Pasta al Forno con Ricotta
Pasta al Forno con Ricotta is a delightful Italian baked pasta dish that combines the creaminess of ricotta cheese with hearty gluten-free pasta, all enveloped in a rich tomato sauce. This comforting meal is perfect for a cozy dinner, offering a perfect balance of flavors and textures.

45 minutes
Difficulty: Medium
Italian
480 kcal
Ingredients
- Gluten-free pasta (e.g., penne) - 200 grams
- Ricotta cheese - 250 grams
- Mozzarella cheese - 150 grams, shredded
- Parmesan cheese - 50 grams, grated
- Tomato sauce - 300 grams
- Garlic - 2 cloves, minced
- Olive oil - 2 tablespoons
- Fresh basil - 5 leaves, chopped
- Salt - to taste
- Black pepper - to taste
Steps
- Preheat your oven to 180°C (350°F).
- Cook the gluten-free pasta according to package instructions until al dente. Drain and set aside.
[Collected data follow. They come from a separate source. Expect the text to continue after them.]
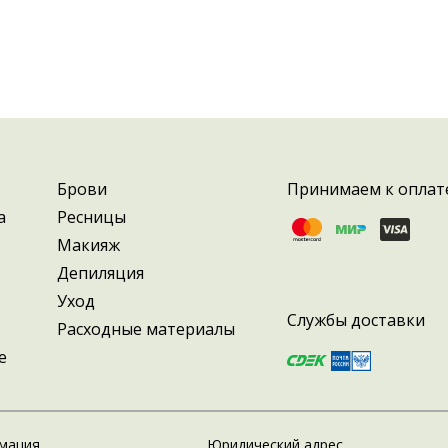
у вокруг бровей. По 
смыть пасту мицеллярной 
nsing Fluid»
Брови
Принимаем к оплат
а
Ресницы
Макияж
Депиляция
Уход
Службы доставки
Расходные материалы
е
мация
Юридический адрес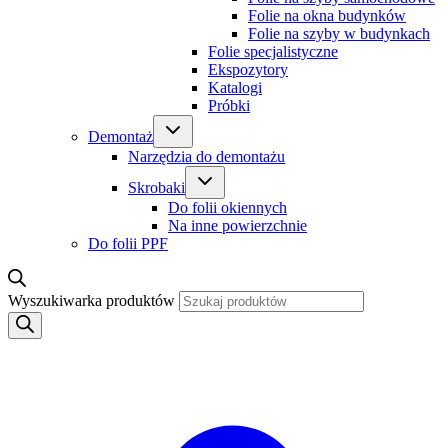
Folie na okna budynków
Folie na szyby w budynkach
Folie specjalistyczne
Ekspozytory
Katalogi
Próbki
Demontaż
Narzędzia do demontażu
Skrobaki
Do folii okiennych
Na inne powierzchnie
Do folii PPF
Wyszukiwarka produktów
- In a skillet, heat olive oil over medium heat. Add minced garlic and sauté until fragrant, about 1 minute.
- Stir in the tomato sauce and season with salt and black pepper. Let it simmer for 5 minutes.
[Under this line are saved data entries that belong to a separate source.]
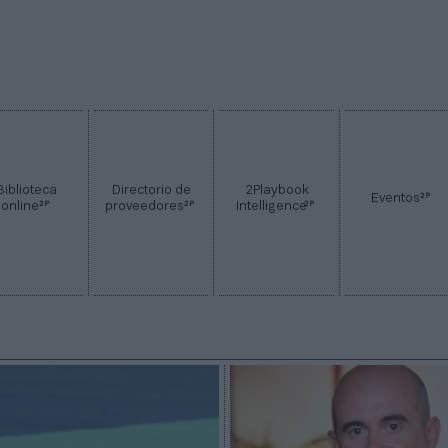
Biblioteca
Directorio de
2Playbook
2P
Eventos
2P
2P
2P
online
proveedores
Intelligence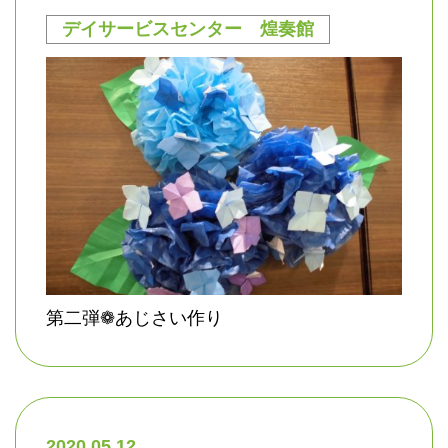
デイサービスセンター 煌奏館
第二弾❁あじさい作り
2020.05.12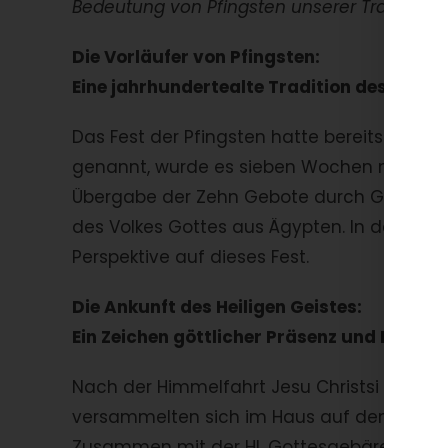
Bedeutung von Pfingsten unserer Tradition.
Die Vorläufer von Pfingsten:
Eine jahrhundertealte Tradition des Glau
Das Fest der Pfingsten hatte bereits im A
genannt, wurde es sieben Wochen nach dem 
Übergabe der Zehn Gebote durch Gott an 
des Volkes Gottes aus Ägypten. In der Apos
Perspektive auf dieses Fest.
Die Ankunft des Heiligen Geistes:
Ein Zeichen göttlicher Präsenz und Inspira
Nach der Himmelfahrt Jesu Christsi kehrten
versammelten sich im Haus auf dem Berg Z
Zusammen mit der Hl. Gottesgebärerin und 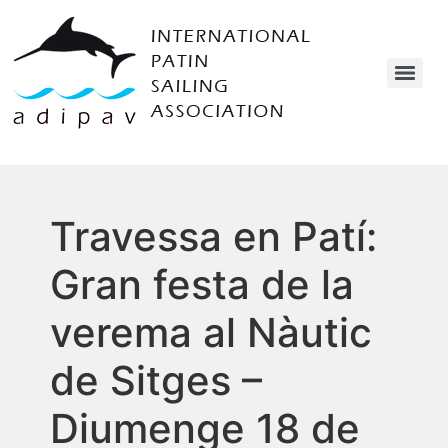
Travessa en Patí:
Gran festa de la
verema al Nàutic
de Sitges –
Diumenge 18 de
- In a mixing bowl, combine the cooked pasta, ricotta cheese, half of the mozzarella, and half of the Parmesan. Add the chopped basil and mix well.
- In a baking dish, spread a layer of the tomato sauce on the bottom. Layer the pasta mixture on top, followed by the remaining tomato sauce.
- Sprinkle the top with the remaining mozzarella and Parmesan cheese.
- Cover the dish with aluminum foil and bake for 25 minutes. Remove the foil and bake for an additional 10 minutes until the top is golden and bubbly.
- Let it cool slightly before serving. Garnish with additional fresh basil if desired.
Nutrition
- Calories: 480
- Protein: 22 g
- Carbs: 55 g
- Fiber: 3 g
- Sugar: 6 g
- Sodium: 680 mg
- Cholesterol: 60 mg
- Total Fat: 20 g
- Saturated Fat: 8 g
- Unsaturated Fat: 10 g
- Water: 0.2 L
Health Benefits
- Provides a good source of protein from ricotta and mozzarella cheese.
- Contains antioxidants and vitamins from fresh basil and tomato sauce.